Gerenciamento de crises corporativas

Vida, patrimônio e continuidade do negócio: “todas as vezes que se alterou esta sequência, os resultados foram desastrosos”.

O homem sempre se preocupou com a sua segurança. No início eram os animais, o frio, o calor. Depois foram os outros homens, sempre focado na sobrevivência, que pouco a pouco foi mudando o cenário e as necessidades, agora adaptadas para as circunstâncias contemporâneas, mantém o homem em busca de segurança. Desta vez, de maneira diferente, porém com o objetivo de sobrevivência pessoal e corporativa.

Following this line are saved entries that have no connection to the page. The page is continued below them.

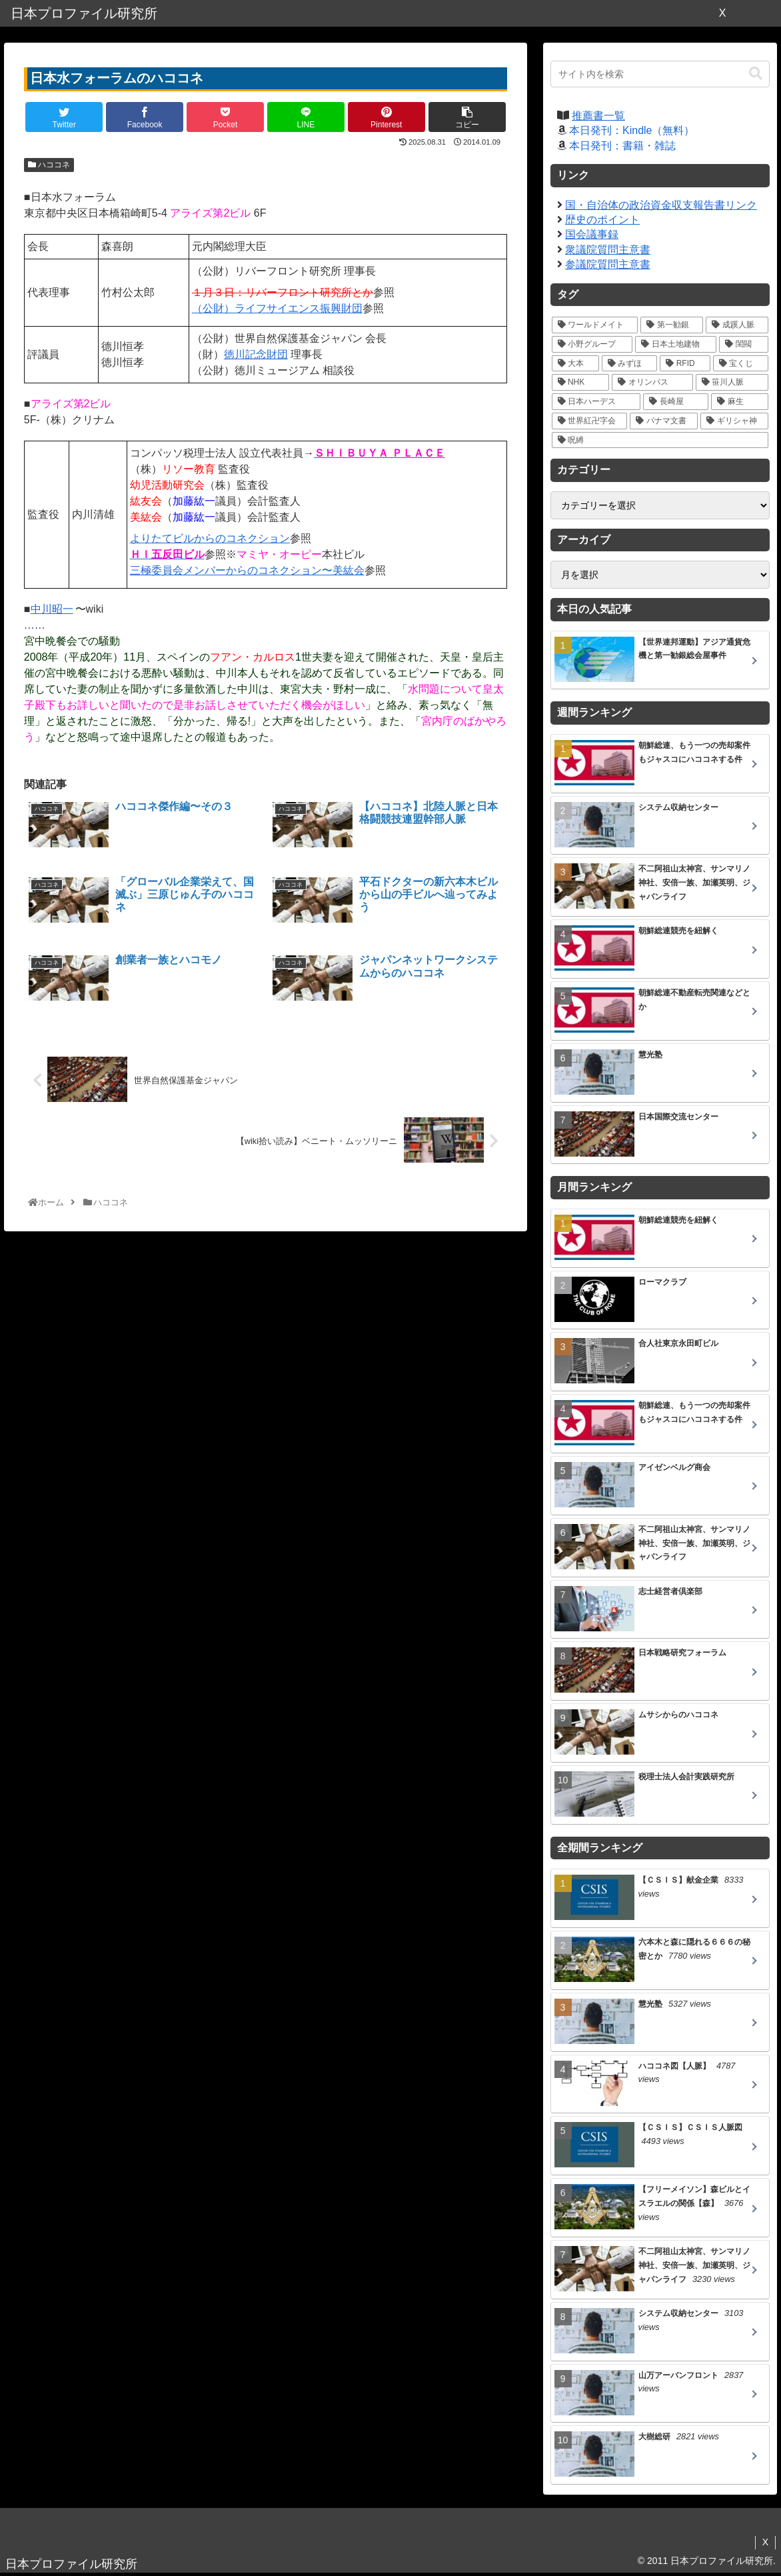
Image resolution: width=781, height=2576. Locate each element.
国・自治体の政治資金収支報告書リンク (661, 205)
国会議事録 (591, 234)
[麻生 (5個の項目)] (739, 401)
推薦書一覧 (598, 115)
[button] (756, 73)
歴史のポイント (602, 219)
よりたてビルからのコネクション (210, 538)
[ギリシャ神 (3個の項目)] (734, 421)
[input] (660, 74)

As empresas enfrentam novas batalhas e elas surgem todos os dias a partir de fusões, desregulamentações, novas tecnologias, novos entrantes e crises, que neste mundo absolutamente interligado, mesmo ocorrendo do outro lado do mundo, traz consequências para empresas que atuam por aqui.

Além dessa competição e, em alguns casos hipercompetição, existe o terrorismo, a criminalidade, a fraude e os desastres naturais, cada vez mais presentes em todo o mundo. Estes desafios nos fazem trabalhar na busca de soluções proativas no sentido de impedir, dificultar ou minimizar ou transferir os danos corporativos.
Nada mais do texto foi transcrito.